IOP measurements obtained over 24 hours have shown a greater fluctuation compared with single IOP measurements during office hours, leading in two studies to a therapy change in a considerable number of patients with glaucoma.5 6 Such IOP measurements are labour-intensive and typically considered only for a subset of patients who appear to progress despite normal in-office IOP. In addition, clinical IOP profiles may not be fully representative of normal IOP fluctuations in a home environment with uninterrupted sleep. Furthermore, some studies have reported that IOP measurements are not conserved on different days when obtained at the same time and have emphasised the importance of obtaining 24-hour measurements on individual days.7–10

An alternative approach to measuring IOP throughout a single day is based on constructing a ‘virtual diurnal IOP profile’ through frequent self-measurement with a home tonometer over the course of one to several weeks.11 12 However, it is unclear whether such a virtual diurnal curve could be an acceptable alternative to 24-hour measurements of IOP throughout a single day.

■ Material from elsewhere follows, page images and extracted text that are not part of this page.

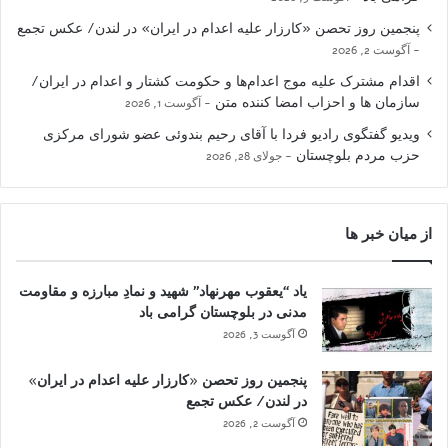
پنجمین روز تحصن «کارزار علیه اعدام در ایران» در لندن/ عکس تجمع
آگوست 2, 2026
اقدام مشترک علیه موج اعدام‌ها و حکومت کشتار و اعدام در ایران/
سازمان ها و احزاب امضا کننده متن
آگوست 1, 2026
ویدیو گفتگوی رادیو فردا با آقای رحیم بندوئی عضو شورای مرکزی
حزب مردم بلوچستان
جولای 28, 2026
از میان خبر ها
یاد “یعقوب مهرنهاد” شهید و نمادِ مبارزه و مقاومت
مدنی در بلوچستان گرامی باد
آگوست 3, 2026
پنجمین روز تحصن «کارزار علیه اعدام در ایران»
در لندن/ عکس تجمع
آگوست 2, 2026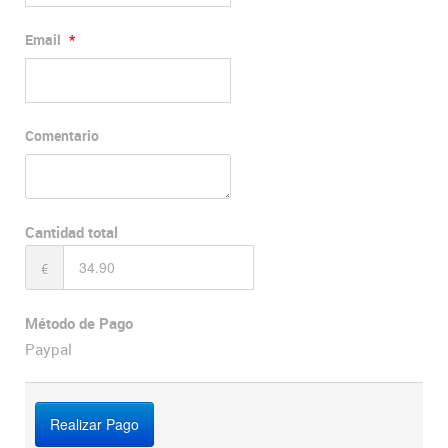
Email
*
Comentario
Cantidad total
€
Método de Pago
Paypal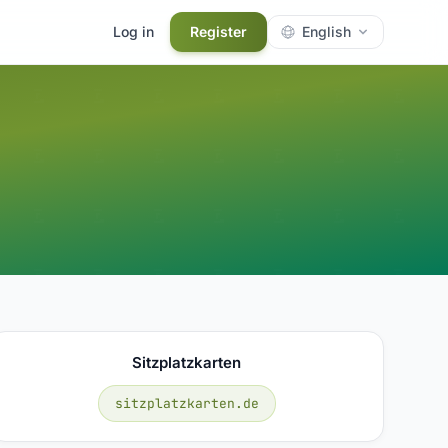
Log in
Register
English
Sitzplatzkarten
sitzplatzkarten.de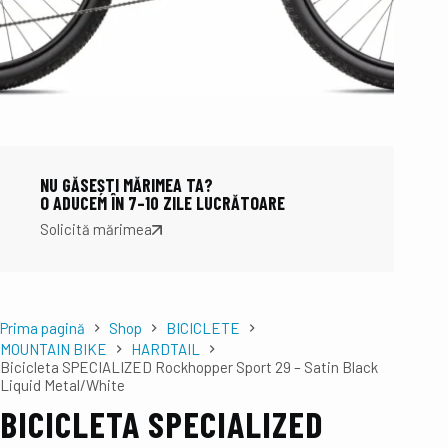
NU GĂSEȘTI MĂRIMEA TA?
O ADUCEM ÎN 7–10 ZILE LUCRĂTOARE
Solicită mărimea
Prima pagină
Shop
BICICLETE
MOUNTAIN BIKE
HARDTAIL
Bicicleta SPECIALIZED Rockhopper Sport 29 – Satin Black
Liquid Metal/White
BICICLETA SPECIALIZED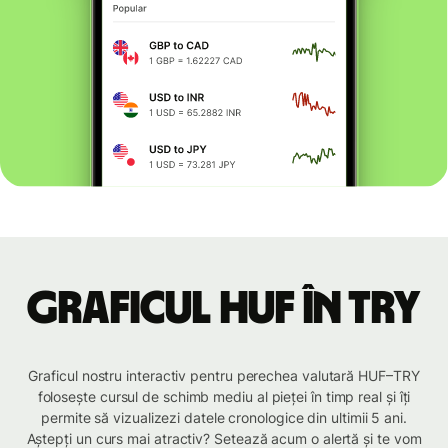
Graficul HUF în TRY
Graficul nostru interactiv pentru perechea valutară HUF–TRY
folosește cursul de schimb mediu al pieței în timp real și îți
permite să vizualizezi datele cronologice din ultimii 5 ani.
Aștepți un curs mai atractiv? Setează acum o alertă și te vom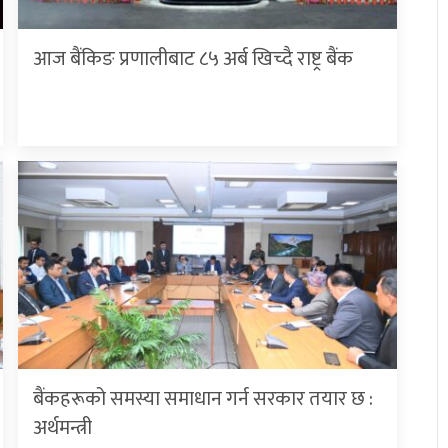
आज बैंकिङ प्रणालीबाट ८५ अर्ब खिच्दै राष्ट्र बैंक
बैंकहरूको समस्या समाधान गर्न सरकार तयार छ :
अर्थमन्त्री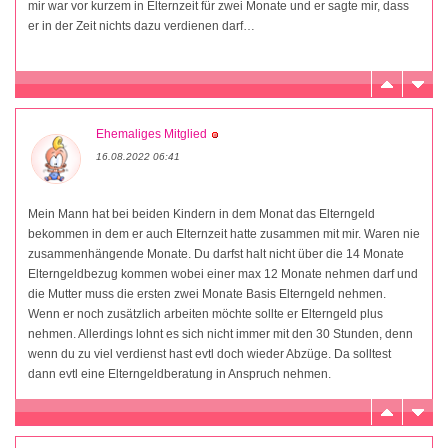
mir war vor kurzem in Elternzeit für zwei Monate und er sagte mir, dass
er in der Zeit nichts dazu verdienen darf…
Ehemaliges Mitglied
16.08.2022 06:41
Mein Mann hat bei beiden Kindern in dem Monat das Elterngeld
bekommen in dem er auch Elternzeit hatte zusammen mit mir. Waren nie
zusammenhängende Monate. Du darfst halt nicht über die 14 Monate
Elterngeldbezug kommen wobei einer max 12 Monate nehmen darf und
die Mutter muss die ersten zwei Monate Basis Elterngeld nehmen.
Wenn er noch zusätzlich arbeiten möchte sollte er Elterngeld plus
nehmen. Allerdings lohnt es sich nicht immer mit den 30 Stunden, denn
wenn du zu viel verdienst hast evtl doch wieder Abzüge. Da solltest
dann evtl eine Elterngeldberatung in Anspruch nehmen.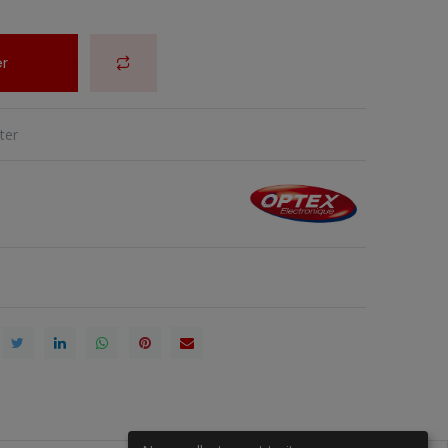
r
ter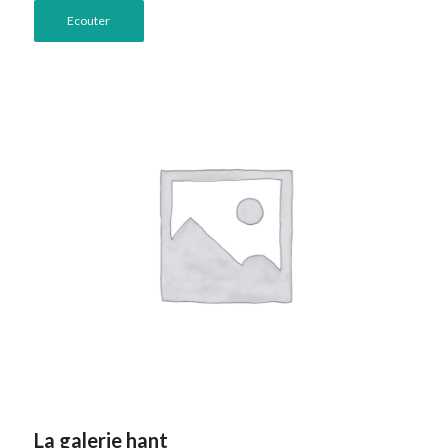
Ecouter
La galerie hant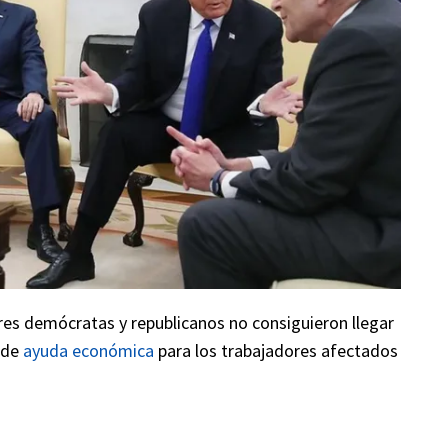
eres demócratas y republicanos no consiguieron llegar
 de
ayuda económica
para los trabajadores afectados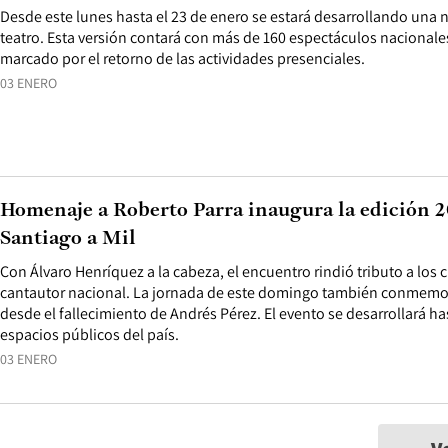
Desde este lunes hasta el 23 de enero se estará desarrollando una n
teatro. Esta versión contará con más de 160 espectáculos nacionales
marcado por el retorno de las actividades presenciales.
03 ENERO
Homenaje a Roberto Parra inaugura la edición 20
Santiago a Mil
Con Álvaro Henríquez a la cabeza, el encuentro rindió tributo a los c
cantautor nacional. La jornada de este domingo también conmemo
desde el fallecimiento de Andrés Pérez. El evento se desarrollará ha
espacios públicos del país.
03 ENERO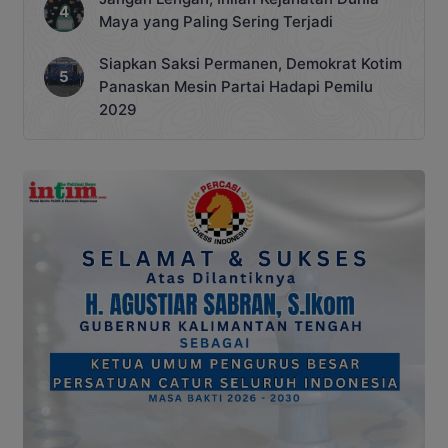
Maya yang Paling Sering Terjadi
Siapkan Saksi Permanen, Demokrat Kotim
Panaskan Mesin Partai Hadapi Pemilu
2029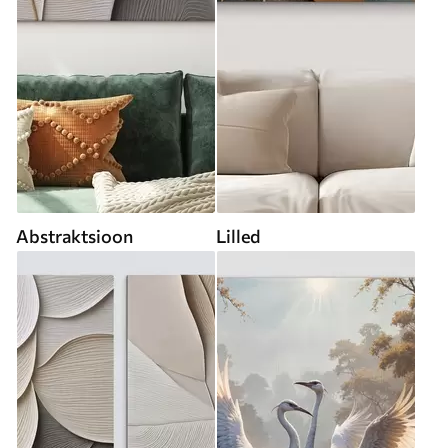
Abstraktsioon
Lilled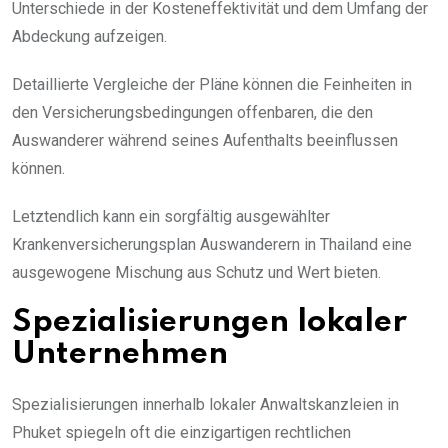
Unterschiede in der Kosteneffektivität und dem Umfang der
Abdeckung aufzeigen.
Detaillierte Vergleiche der Pläne können die Feinheiten in
den Versicherungsbedingungen offenbaren, die den
Auswanderer während seines Aufenthalts beeinflussen
können.
Letztendlich kann ein sorgfältig ausgewählter
Krankenversicherungsplan Auswanderern in Thailand eine
ausgewogene Mischung aus Schutz und Wert bieten.
Spezialisierungen lokaler
Unternehmen
Spezialisierungen innerhalb lokaler Anwaltskanzleien in
Phuket spiegeln oft die einzigartigen rechtlichen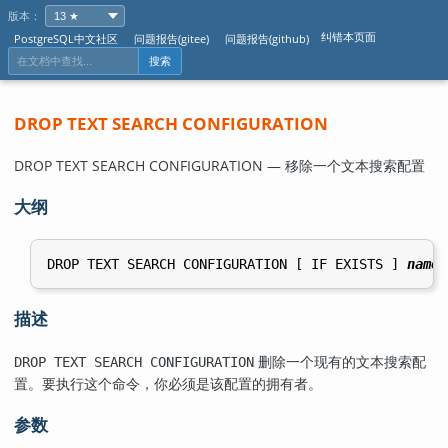
版本：
纠错本页面
PostgreSQL中文社区
问题报告(gitee)
问题报告(github)
搜索
DROP TEXT SEARCH CONFIGURATION
DROP TEXT SEARCH CONFIGURATION — 移除一个文本搜索配置
大纲
DROP TEXT SEARCH CONFIGURATION [ IF EXISTS ] 
name
描述
删除一个现有的文本搜索配
DROP TEXT SEARCH CONFIGURATION
置。要执行这个命令，你必须是该配置的拥有者。
参数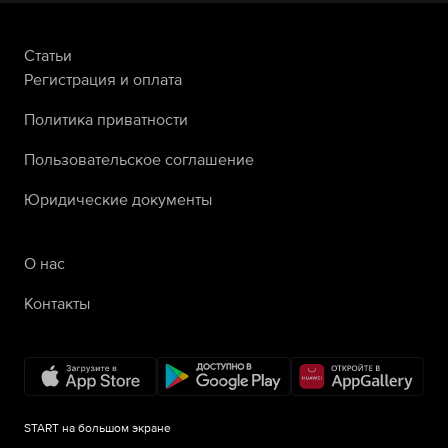
Статьи
Регистрация и оплата
Политика приватности
Пользовательское соглашение
Юридические документы
О нас
Контакты
START на большом экране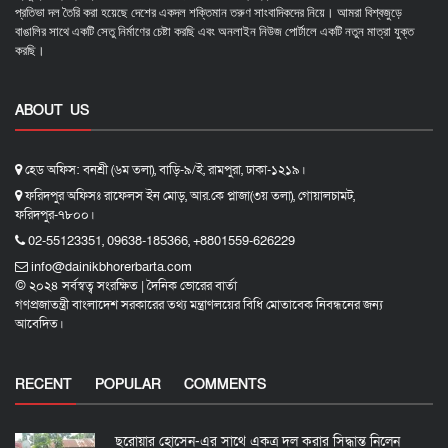
প্রতিভা দল তৈরি করা হয়েছে দেশের একদল শক্তিমান তরুণ সাংবাদিকদের নিয়ে। আমরা বিশ্বজুড়ে
বাঙালির সাথে একটি সেতু নির্মাণের চেষ্টা করছি এবং অনলাইন নিউজ পোর্টালে একটি নতুন মাত্রা যুক্ত
করছি।
ABOUT US
হেড অফিস: বনশ্রী (৬ম তলা), বাড়ি-৯/ই, রামপুরা, ঢাকা-১২১৯।
ফরিদপুর অফিসঃ রাফেলস ইন মোড়, আর.কে প্লাজা(৩য় তলা), গোয়ালচামট,
ফরিদপুর-৭৮০০।
02-55123351, 09638-185366, +8801559-626229
info@dainikbhorerbarta.com
© ২০২৪ সর্বস্বত্ব সংরক্ষিত | দৈনিক ভোরের বার্তা
গণপ্রজাতন্ত্রী বাংলাদেশ সরকারের তথ্য মন্ত্রাণলয়ের বিধি মোতাবেক নিবন্ধনের জন্য
আবেদিত।
RECENT
POPULAR
COMMENTS
ছরোয়ার হোসেন-এর সাথে একত্র দল করার সিদ্ধান্ত নিলেন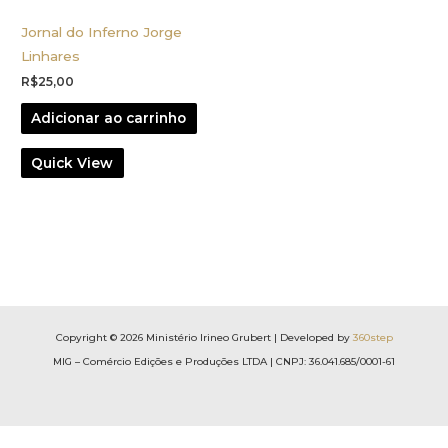
Jornal do Inferno Jorge
Linhares
R$
25,00
Adicionar ao carrinho
Quick View
Copyright © 2026 Ministério Irineo Grubert | Developed by
360step
MIG – Comércio Edições e Produções LTDA | CNPJ: 36.041.685/0001-61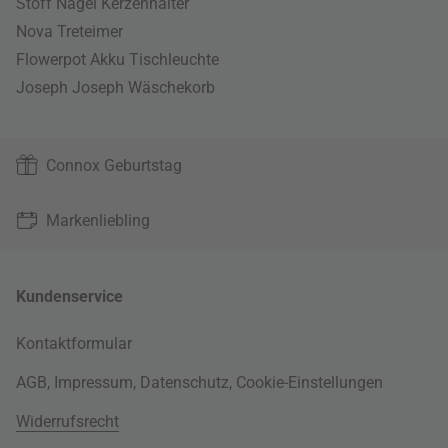
Stoff Nagel Kerzenhalter
Nova Treteimer
Flowerpot Akku Tischleuchte
Joseph Joseph Wäschekorb
Connox Geburtstag
Markenliebling
Kundenservice
Kontaktformular
AGB
,
Impressum
,
Datenschutz
,
Cookie-Einstellungen
Widerrufsrecht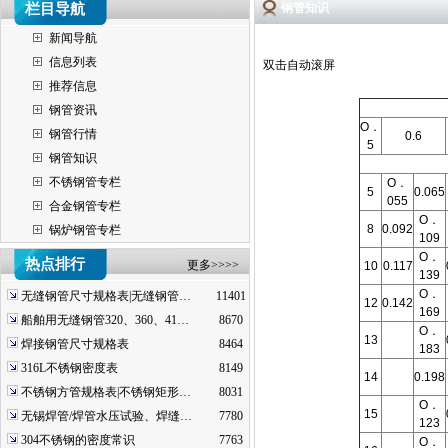
栏目导航
钢管知识
新闻导航
信息列表
双击自动滚屏
推荐信息
钢管资讯
O．
钢管行情
0.6
5
钢管知识
不锈钢管专栏
O．
5
0.065
055
合金钢管专栏
O．
8
0.092
锅炉钢管专栏
109
O．
热点排行
更多>>>>
10
0.117
139
O．
无缝钢管尺寸规格表|无缝钢管…
11401
12
0.142
169
船舶用无缝钢管320、360、41…
8670
O．
13
焊接钢管尺寸规格表
8464
183
316L不锈钢密度表
8149
14
0.198
不锈钢方管规格表|不锈钢矩形…
8031
O．
15
无锡焊管/焊管水压试验、焊缝…
7780
123
304不锈钢的密度常识
7763
O．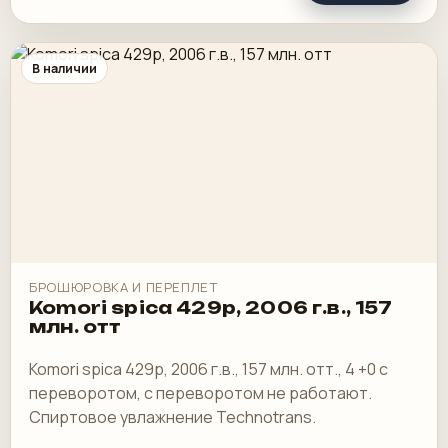
В наличии
БРОШЮРОВКА И ПЕРЕПЛЕТ
Komori spica 429p, 2006 г.в., 157
млн. отт
Komori spica 429p, 2006 г.в., 157 млн. отт., 4 +0 с
переворотом, с переворотом не работают.
Спиртовое увлажнение Technotrans.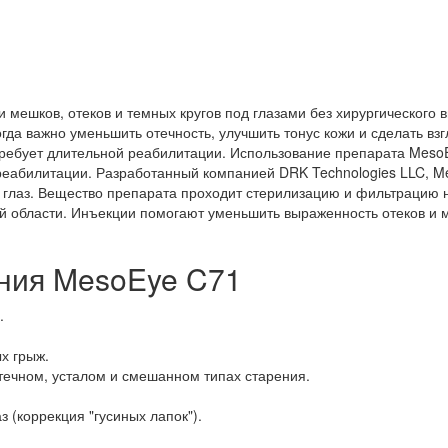
мешков, отеков и темных кругов под глазами без хирургического 
гда важно уменьшить отечность, улучшить тонус кожи и сделать в
 требует длительной реабилитации. Использование препарата Meso
реабилитации. Разработанный компанией DRK Technologies LLC, 
уг глаз. Вещество препарата проходит стерилизацию и фильтрацию
й области. Инъекции помогают уменьшить выраженность отеков и м
.
ния MesoEye C71
.
х грыж.
ечном, усталом и смешанном типах старения.
з (коррекция "гусиных лапок").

Recent advancements in telemetric IOP measurement have overcome some of the limitations of conventional tonometry and allowed for more detailed 24-hour monitoring.13–18 They can be employed outside the clinic, measure IOP automatically and at much higher measurement rates, while they leave the patients’ sleep undisturbed.14–17 One such study reported IOP patterns in patients with glaucoma using a contact lens sensor and observed moderate to good reproducibility for two visits 1-week apart.15

Patients with glaucoma fitted with the Eyemate-IO pressure sensor can measure IOP manually as self-measurements or can be monitored automatically with good accuracy.18 A previous study investigated the reproducibility of IOP self-measurements in these patients and observed a moderate reproducibility within a 3 months period and a poor reproducibility in a period of a year or longer.17

We hypothesise that IOP reproducibility is good on consecutive days, but becomes less reproducible as the time in between measurement sessions increases. In addition, the conscious act of self-measuring IOP might affect the IOP level as compared with unencumbered automated IOP monitoring in individual patients. In the present study, we used both manual and automated measurements with the Eyemate-IO pressure sensor to investigate whether (1) automated noctodiurnal IOP profiles are reproducible on consecutive days, (2) whether these noctodiurnal curves correlate with virtual diurnal profiles after 30 days of IOP self-measurements and (3) whether there are marked differences in IOP level in individual cases between the two measuring modes.

Methods

The present study is a follow-up study to the ARGOS-02 study, which assessed the safety and performance of a novel, telemetric IOP sensor (Eyemate-IO, Implandata Ophthalmic Products GmbH, Hannover, Germany) that was implanted in the ciliary sulcus at the time of cataract surgery in patients with primary open angle glaucoma (POAG). A detailed description of the study and validation of IOP readings are given elsewhere.18 In brief, good agreement between Goldmann applanation tonometry (GAT) and the Eyemate self-measurements was previously observed with an intraclass correlation coefficient (ICC(3,k)) of 0.783 (95% CI: 0.743 to 0.817). The Eyemate measurements were on average 3.2 mm Hg higher compared with GAT measurements (95% CI: 2.8 to 3.5 mm Hg). The long-term drift was approximately 1 mm Hg per year. The sensor was recalibrated successfully to be within 2 mm Hg of GAT in patients who showed greater differences between GAT and the Eyemate, though this occurred in only a few cases after the study and continued to be monitored after the study had ended as part of long-term follow-up. In line, the Eyemate sensors were within 3 mm Hg of GAT at the start of the present study.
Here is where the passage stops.